*Problem to solve*. Report how many lines in the entries below hold the word "contenuto". Your answer is that number alone.
[[ Data supplied, beginning ]]
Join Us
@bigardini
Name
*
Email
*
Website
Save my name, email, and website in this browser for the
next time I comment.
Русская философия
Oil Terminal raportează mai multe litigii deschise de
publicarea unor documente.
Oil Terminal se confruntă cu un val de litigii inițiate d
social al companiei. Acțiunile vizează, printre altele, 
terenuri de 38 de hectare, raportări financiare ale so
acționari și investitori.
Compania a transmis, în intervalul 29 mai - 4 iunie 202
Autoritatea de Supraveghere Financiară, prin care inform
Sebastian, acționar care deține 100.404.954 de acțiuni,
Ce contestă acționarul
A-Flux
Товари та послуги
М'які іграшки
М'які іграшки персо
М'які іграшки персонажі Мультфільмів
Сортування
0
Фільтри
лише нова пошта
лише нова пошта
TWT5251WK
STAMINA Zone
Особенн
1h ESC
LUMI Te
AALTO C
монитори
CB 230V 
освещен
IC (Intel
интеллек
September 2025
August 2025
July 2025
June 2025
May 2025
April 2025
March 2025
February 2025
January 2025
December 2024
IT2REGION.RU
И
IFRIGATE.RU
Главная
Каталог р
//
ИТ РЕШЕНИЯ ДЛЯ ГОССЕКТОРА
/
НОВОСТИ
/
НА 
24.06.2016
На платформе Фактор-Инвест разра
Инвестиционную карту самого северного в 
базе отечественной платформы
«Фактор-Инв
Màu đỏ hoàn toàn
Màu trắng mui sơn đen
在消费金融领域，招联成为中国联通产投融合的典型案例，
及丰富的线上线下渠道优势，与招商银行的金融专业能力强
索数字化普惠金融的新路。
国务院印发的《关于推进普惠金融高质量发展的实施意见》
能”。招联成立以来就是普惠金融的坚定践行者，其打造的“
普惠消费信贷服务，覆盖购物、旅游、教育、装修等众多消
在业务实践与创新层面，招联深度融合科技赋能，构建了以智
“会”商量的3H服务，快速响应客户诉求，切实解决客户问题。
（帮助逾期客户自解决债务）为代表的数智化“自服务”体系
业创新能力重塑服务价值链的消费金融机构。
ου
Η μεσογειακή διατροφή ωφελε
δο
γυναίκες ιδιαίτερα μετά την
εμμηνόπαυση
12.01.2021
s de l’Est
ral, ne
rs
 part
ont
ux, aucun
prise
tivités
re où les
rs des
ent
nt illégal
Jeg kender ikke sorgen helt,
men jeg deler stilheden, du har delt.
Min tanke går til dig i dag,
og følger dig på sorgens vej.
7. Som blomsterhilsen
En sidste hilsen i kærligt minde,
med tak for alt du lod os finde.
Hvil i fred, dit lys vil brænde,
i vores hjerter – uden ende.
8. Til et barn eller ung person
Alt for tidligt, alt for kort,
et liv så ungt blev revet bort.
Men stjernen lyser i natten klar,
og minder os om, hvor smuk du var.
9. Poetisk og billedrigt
[[ Data supplied, end ]]
[[ Data supplied, beginning ]]
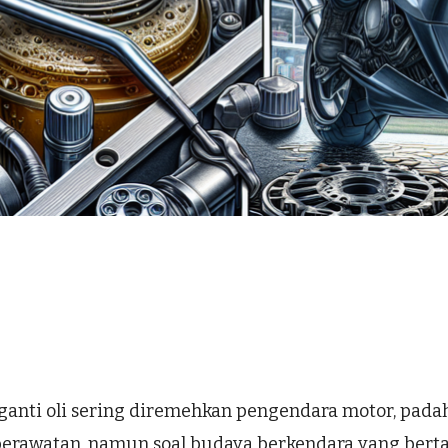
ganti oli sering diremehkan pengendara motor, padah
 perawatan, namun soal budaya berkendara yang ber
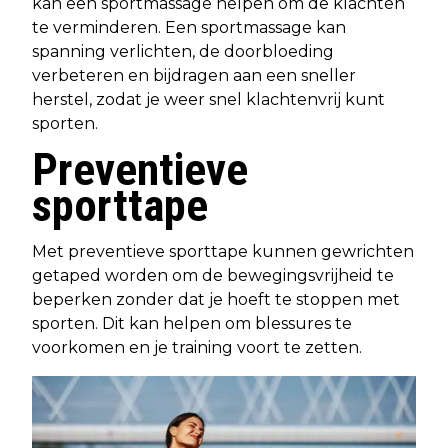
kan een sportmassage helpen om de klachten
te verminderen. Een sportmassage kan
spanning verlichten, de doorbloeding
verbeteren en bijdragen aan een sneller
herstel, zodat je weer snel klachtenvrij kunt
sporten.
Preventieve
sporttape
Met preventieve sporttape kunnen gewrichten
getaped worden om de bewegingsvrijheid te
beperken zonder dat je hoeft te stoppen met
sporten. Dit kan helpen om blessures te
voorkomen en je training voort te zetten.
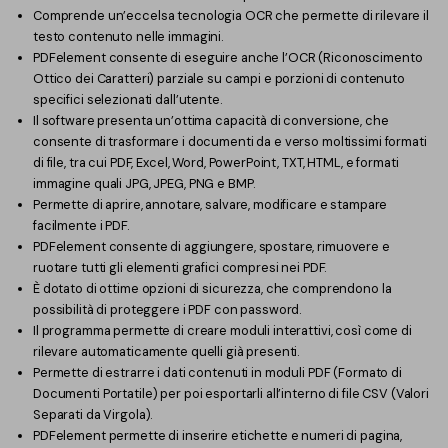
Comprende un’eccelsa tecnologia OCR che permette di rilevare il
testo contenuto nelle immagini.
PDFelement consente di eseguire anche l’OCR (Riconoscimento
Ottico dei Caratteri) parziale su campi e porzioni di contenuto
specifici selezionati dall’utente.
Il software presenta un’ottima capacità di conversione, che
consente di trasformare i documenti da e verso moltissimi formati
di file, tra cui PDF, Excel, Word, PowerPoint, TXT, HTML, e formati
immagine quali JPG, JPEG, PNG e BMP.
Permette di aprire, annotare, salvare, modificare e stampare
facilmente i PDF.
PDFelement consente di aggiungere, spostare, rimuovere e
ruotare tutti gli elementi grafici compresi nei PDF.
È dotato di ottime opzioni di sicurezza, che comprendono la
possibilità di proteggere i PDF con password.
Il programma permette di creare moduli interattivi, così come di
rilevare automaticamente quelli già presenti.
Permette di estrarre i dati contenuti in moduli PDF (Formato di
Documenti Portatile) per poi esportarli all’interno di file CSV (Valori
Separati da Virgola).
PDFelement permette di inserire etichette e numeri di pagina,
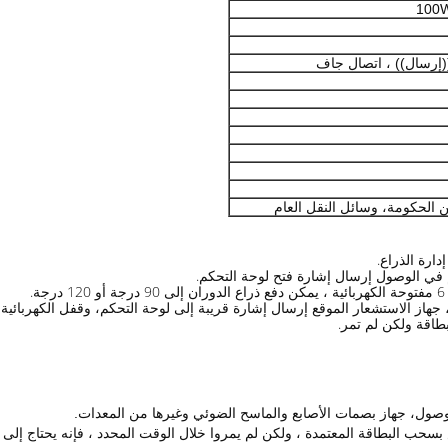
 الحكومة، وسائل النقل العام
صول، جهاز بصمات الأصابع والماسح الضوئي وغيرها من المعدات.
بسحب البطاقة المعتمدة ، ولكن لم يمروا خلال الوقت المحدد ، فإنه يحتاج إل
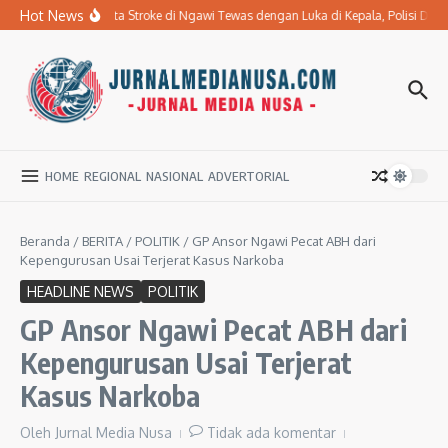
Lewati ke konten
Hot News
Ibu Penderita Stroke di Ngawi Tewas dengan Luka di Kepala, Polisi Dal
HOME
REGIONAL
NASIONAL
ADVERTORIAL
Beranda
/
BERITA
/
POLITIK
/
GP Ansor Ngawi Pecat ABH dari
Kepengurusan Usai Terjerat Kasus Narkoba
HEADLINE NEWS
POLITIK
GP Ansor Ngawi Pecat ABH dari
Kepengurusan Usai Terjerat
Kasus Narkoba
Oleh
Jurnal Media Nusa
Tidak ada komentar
[[ Data supplied, end ]]
*Solution below*. 2